Move quietly, read forest signs, find hidden food sources

If the Skill only makes the attempt possible, roll normally.

If the Skill gives a clear advantage, grant a Boon.

If the Skill, tools, terrain, and preparation all strongly support the attempt, the result may feed multiple characters or restore an additional step.

Do not stack every small advantage.

Let the fiction decide.


Depletion

The land does not give endlessly.

A hex may usually be gathered once per day.

Further attempts in the same hex increase the DC by +2 or more.

Barren, cursed, winterbound, overhunted, or heavily traveled areas may provide nothing without special knowledge or magic.

The Referee may rule that no roll is possible.


Risk

Gathering food exposes the party.

On a failed roll, the Referee may:

  • Reveal a Sign

  • Trigger an Encounter check

  • Waste a Phase

  • Damage or exhaust gear

  • Separate a character from the group

  • Draw predators, rivals, or local attention

  • Introduce a hazard, false trail, or complication

Noise, smoke, blood, movement, and delay all attract notice.

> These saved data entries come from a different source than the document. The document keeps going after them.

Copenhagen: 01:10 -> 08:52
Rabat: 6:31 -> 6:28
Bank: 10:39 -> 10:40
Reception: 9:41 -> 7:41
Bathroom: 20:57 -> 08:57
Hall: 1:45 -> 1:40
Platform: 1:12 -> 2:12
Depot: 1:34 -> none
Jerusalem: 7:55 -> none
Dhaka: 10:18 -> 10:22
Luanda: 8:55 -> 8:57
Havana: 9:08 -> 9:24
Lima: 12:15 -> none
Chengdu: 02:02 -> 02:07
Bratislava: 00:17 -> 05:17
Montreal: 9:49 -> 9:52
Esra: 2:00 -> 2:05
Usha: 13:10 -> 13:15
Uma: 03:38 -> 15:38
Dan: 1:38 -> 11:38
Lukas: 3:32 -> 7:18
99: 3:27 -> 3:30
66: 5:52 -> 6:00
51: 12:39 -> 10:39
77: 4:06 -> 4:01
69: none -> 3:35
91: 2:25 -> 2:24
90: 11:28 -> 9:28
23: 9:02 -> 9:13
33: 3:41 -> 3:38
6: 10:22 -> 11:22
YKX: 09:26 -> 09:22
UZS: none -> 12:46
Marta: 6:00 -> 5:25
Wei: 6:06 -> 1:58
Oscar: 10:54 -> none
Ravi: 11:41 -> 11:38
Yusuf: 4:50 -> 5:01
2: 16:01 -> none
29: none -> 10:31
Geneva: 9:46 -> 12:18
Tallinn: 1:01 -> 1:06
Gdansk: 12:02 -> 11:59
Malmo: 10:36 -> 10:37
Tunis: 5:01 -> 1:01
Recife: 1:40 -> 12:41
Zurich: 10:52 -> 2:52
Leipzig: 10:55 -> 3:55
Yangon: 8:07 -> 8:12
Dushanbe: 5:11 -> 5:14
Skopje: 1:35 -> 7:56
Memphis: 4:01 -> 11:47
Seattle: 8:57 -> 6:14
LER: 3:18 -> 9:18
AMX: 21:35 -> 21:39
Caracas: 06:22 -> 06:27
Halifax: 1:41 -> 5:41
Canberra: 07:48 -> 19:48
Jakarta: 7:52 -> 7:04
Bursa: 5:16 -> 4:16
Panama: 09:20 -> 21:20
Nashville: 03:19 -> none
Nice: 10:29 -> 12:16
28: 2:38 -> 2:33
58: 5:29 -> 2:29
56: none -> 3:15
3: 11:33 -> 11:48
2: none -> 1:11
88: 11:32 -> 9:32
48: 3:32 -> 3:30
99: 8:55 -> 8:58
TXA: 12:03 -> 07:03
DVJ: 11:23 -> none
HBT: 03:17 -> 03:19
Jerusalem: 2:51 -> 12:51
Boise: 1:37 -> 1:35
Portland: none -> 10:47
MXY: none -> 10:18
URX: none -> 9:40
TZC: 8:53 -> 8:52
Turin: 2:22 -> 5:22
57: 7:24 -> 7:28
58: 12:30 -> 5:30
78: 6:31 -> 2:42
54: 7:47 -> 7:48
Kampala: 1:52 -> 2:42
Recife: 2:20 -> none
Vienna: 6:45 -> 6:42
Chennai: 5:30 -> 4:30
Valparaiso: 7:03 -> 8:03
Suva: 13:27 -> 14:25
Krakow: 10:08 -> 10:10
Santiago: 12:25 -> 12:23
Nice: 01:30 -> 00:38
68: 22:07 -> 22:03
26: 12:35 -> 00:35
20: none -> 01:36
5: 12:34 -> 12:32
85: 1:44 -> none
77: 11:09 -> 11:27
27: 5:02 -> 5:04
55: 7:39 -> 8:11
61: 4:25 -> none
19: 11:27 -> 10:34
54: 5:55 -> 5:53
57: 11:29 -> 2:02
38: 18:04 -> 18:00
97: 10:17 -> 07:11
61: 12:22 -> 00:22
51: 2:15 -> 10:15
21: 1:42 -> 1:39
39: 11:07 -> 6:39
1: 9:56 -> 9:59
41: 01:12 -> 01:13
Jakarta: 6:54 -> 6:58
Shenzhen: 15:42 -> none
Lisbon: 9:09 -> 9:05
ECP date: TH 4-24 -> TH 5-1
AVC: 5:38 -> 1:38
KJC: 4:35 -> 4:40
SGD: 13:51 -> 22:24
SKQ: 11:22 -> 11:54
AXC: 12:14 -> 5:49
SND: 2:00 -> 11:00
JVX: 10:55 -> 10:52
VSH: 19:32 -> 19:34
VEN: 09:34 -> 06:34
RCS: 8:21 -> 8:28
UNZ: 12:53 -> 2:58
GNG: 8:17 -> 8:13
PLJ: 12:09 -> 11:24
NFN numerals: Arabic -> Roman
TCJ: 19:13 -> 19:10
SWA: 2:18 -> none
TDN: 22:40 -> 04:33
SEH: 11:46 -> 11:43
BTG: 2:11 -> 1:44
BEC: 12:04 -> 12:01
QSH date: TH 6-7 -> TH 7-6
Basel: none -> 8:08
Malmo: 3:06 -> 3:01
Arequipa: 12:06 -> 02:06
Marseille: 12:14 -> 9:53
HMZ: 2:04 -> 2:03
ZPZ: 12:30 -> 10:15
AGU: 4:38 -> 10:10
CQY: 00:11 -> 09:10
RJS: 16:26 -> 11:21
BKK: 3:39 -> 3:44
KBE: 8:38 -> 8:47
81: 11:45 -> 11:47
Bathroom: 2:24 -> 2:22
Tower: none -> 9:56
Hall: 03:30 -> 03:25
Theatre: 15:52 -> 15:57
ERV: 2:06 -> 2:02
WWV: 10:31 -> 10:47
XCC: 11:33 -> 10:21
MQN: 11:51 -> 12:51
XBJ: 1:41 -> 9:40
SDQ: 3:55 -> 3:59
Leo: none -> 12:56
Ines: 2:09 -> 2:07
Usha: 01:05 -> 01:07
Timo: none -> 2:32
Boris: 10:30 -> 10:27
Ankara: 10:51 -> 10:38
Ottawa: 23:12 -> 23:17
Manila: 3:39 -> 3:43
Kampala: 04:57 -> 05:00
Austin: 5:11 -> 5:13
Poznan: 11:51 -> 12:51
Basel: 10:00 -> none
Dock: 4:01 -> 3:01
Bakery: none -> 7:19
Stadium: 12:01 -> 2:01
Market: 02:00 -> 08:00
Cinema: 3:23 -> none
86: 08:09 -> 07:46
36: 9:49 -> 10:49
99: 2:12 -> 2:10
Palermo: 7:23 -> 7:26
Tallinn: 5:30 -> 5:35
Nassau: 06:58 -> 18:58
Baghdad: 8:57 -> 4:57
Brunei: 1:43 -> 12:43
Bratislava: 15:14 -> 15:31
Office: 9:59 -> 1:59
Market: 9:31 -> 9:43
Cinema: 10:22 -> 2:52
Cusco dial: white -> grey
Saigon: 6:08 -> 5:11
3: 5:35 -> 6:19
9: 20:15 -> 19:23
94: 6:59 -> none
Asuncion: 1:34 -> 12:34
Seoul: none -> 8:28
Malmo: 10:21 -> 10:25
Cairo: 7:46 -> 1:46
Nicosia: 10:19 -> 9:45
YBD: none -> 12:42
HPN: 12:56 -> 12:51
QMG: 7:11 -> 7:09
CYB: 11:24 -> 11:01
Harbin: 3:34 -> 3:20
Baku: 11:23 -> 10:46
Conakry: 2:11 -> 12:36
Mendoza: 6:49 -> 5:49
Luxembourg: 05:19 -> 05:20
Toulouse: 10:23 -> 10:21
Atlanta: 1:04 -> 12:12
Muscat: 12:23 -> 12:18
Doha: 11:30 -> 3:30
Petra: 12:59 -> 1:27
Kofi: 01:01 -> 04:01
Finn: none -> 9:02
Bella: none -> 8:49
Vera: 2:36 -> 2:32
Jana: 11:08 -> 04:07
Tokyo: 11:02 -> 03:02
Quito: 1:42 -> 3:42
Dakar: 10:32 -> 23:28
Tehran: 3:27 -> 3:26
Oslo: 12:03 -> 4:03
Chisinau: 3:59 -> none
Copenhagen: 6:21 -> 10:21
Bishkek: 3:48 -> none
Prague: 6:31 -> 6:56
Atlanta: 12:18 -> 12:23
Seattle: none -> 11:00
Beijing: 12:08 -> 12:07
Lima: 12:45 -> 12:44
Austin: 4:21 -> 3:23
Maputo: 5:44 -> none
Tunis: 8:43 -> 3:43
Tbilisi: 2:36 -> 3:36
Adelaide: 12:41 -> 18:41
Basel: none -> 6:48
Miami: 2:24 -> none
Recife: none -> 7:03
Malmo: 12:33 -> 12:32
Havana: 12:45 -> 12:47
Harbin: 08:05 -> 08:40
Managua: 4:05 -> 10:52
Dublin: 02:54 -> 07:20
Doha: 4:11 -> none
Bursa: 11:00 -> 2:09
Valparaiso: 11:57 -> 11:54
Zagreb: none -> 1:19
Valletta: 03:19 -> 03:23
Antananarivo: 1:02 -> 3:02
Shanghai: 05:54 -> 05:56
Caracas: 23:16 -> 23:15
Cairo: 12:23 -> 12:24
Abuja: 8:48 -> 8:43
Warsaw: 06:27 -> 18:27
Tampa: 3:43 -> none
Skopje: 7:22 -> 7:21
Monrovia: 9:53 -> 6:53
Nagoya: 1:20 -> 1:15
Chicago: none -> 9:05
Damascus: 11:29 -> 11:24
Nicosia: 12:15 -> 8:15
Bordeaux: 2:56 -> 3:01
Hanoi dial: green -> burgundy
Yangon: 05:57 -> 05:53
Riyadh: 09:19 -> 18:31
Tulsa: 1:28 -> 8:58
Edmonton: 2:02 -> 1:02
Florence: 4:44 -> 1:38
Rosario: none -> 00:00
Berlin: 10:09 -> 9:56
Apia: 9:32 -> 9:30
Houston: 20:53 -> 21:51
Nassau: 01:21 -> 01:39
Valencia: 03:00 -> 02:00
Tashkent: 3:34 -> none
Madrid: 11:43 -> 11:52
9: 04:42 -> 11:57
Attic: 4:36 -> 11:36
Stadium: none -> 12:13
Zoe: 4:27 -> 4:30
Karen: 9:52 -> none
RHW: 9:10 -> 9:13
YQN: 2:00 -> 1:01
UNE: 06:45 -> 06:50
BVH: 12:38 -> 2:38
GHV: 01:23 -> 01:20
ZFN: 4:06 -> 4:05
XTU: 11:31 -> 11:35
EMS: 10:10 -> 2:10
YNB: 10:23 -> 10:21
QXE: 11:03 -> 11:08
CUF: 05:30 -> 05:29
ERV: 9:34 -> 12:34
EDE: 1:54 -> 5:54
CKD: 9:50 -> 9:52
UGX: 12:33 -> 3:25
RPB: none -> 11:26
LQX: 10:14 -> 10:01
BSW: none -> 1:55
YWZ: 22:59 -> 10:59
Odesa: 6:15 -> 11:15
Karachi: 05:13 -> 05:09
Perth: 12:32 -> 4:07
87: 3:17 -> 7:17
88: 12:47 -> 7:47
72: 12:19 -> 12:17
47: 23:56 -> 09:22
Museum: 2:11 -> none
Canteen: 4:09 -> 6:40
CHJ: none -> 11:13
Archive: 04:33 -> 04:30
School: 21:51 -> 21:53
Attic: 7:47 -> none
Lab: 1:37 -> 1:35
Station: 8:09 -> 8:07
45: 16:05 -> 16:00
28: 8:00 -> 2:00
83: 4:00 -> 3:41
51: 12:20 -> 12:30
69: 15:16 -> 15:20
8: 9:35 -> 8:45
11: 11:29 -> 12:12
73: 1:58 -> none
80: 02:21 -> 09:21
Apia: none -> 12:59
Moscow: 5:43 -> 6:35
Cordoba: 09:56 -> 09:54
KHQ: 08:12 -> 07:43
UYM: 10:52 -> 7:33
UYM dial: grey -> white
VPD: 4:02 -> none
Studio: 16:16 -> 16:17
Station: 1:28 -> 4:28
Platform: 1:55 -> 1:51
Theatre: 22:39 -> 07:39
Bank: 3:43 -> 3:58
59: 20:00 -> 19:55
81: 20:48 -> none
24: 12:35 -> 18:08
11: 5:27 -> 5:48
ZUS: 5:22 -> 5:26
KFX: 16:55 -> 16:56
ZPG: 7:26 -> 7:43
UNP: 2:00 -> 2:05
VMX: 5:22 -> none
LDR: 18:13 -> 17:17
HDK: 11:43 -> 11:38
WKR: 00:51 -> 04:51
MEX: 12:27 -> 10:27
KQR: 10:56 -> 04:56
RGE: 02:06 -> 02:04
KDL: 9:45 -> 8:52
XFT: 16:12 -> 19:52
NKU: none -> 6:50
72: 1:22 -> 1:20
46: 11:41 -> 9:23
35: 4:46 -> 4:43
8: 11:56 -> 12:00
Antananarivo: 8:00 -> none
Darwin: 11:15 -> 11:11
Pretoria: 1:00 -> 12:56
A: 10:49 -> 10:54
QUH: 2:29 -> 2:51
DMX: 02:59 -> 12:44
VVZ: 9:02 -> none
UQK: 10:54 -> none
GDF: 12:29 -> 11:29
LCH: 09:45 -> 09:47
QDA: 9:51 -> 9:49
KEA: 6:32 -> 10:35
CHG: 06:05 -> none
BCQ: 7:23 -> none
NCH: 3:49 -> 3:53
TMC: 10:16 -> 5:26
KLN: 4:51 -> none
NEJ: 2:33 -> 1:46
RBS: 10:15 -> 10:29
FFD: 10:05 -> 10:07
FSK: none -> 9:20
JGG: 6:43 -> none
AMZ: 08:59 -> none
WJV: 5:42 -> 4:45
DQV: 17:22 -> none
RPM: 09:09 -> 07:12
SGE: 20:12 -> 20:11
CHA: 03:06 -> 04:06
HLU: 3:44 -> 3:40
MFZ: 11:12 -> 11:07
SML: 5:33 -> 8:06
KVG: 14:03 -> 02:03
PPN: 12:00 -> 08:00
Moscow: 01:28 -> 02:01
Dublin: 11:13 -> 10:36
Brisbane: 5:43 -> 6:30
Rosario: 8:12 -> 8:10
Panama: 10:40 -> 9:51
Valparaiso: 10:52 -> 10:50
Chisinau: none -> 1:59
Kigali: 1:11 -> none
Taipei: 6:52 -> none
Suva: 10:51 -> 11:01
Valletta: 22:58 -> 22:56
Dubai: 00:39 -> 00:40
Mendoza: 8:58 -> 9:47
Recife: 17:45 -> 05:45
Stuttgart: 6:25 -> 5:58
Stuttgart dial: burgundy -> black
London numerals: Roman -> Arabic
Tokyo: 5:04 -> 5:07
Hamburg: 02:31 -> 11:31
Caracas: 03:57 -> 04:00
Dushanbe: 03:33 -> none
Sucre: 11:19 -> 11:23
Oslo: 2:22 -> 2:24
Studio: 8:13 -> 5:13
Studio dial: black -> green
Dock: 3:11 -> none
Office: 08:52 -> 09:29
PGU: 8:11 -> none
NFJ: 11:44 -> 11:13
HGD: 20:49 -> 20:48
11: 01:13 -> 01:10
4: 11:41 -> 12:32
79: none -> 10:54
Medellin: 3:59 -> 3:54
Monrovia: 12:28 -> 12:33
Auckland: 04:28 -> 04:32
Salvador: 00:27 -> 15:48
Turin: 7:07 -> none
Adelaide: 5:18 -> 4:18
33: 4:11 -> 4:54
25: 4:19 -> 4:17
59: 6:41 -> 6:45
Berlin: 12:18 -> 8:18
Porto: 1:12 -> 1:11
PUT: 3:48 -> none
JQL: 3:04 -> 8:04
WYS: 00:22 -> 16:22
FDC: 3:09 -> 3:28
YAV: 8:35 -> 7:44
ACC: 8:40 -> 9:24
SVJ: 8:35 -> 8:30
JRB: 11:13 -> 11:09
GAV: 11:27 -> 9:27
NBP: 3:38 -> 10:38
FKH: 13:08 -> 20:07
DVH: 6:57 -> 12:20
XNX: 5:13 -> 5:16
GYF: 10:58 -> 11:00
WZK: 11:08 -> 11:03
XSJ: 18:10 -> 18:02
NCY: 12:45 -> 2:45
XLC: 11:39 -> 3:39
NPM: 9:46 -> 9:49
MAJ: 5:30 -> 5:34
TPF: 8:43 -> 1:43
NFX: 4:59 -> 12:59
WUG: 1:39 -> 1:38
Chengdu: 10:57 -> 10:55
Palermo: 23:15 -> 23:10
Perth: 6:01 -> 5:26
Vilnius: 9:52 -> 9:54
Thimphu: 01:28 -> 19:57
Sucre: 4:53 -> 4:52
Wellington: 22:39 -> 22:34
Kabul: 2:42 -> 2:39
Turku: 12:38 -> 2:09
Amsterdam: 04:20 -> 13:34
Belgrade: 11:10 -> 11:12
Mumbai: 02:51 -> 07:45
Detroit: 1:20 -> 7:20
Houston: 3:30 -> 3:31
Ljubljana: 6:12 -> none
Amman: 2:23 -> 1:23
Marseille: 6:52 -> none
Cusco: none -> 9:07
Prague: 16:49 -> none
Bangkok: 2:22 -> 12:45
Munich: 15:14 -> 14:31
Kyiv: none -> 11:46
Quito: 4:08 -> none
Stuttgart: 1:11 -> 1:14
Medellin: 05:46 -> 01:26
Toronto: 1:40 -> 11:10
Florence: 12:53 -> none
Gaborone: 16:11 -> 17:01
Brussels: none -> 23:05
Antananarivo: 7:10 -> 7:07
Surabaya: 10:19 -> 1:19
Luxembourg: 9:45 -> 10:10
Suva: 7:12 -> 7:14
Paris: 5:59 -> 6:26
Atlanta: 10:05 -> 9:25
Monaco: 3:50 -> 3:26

The wild feeds what feeds within it.


Referee Guidance

Let terrain and season matter.

Reward preparation, tools, local knowledge, and good questions.

Do not make food automatic.

Do not make scarcity constant unless the journey demands it.

Use hunger to create choices, not accounting.

A good gathering roll may reveal more than food: tracks, weather signs, hidden water, safe camps, animal trails, or nearby danger.

Food keeps characters alive.

The search for it makes the wild alive.